Required work =
Copy, word for word, the lines of the entries below between the one with "Designer iniciante | Email Marketing |" and the one with "Женский теннис: в четвертьфиналах престижного", inclusive, and leave out everything else.

Exercise materials =

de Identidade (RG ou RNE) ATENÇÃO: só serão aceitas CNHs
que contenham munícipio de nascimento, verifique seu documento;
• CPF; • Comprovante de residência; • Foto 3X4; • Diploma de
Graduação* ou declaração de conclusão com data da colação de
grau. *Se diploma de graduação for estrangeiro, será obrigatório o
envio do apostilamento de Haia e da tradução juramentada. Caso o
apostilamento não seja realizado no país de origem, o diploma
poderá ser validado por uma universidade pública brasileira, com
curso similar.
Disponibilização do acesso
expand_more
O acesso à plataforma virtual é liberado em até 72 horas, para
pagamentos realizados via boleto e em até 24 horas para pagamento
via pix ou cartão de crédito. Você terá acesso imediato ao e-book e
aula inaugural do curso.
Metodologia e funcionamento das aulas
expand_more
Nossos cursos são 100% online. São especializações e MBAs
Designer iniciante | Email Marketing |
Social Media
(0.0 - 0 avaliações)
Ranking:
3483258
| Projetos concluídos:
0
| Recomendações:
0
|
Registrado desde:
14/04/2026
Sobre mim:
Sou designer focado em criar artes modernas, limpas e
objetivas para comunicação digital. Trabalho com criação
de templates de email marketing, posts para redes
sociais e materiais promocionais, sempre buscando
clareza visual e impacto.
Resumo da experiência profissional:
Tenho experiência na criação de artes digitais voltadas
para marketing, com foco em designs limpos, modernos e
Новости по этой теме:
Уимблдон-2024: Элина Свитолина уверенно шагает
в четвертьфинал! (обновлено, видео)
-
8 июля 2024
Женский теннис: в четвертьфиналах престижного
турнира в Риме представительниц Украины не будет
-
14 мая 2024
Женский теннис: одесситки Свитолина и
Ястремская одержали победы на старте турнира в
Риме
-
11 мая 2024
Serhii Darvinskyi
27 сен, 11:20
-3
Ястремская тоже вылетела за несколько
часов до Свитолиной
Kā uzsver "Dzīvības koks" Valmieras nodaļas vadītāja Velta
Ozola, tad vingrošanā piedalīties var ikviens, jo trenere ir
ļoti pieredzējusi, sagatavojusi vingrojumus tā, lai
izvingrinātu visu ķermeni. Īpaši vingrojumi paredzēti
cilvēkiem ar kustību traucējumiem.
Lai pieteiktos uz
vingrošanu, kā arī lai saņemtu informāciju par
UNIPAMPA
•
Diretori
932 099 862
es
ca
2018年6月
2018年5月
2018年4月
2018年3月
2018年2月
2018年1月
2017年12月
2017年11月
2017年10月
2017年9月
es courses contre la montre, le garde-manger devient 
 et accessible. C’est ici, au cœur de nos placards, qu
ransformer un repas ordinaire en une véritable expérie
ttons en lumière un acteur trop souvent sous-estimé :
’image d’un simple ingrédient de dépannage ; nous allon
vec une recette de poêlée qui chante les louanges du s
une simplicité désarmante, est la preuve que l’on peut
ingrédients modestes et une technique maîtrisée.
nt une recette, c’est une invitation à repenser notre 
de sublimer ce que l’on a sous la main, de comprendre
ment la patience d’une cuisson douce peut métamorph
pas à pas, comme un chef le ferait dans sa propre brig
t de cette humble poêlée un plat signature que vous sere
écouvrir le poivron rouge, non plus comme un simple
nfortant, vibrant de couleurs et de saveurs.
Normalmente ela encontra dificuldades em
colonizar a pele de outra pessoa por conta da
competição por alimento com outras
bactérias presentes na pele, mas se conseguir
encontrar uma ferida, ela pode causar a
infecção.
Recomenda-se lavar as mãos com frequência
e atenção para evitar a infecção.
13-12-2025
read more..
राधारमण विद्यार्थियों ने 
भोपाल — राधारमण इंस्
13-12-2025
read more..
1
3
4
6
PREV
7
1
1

Result =
Designer iniciante | Email Marketing |
Social Media
(0.0 - 0 avaliações)
Ranking:
3483258
| Projetos concluídos:
0
| Recomendações:
0
|
Registrado desde:
14/04/2026
Sobre mim:
Sou designer focado em criar artes modernas, limpas e
objetivas para comunicação digital. Trabalho com criação
de templates de email marketing, posts para redes
sociais e materiais promocionais, sempre buscando
clareza visual e impacto.
Resumo da experiência profissional:
Tenho experiência na criação de artes digitais voltadas
para marketing, com foco em designs limpos, modernos e
Новости по этой теме:
Уимблдон-2024: Элина Свитолина уверенно шагает
в четвертьфинал! (обновлено, видео)
-
8 июля 2024
Женский теннис: в четвертьфиналах престижного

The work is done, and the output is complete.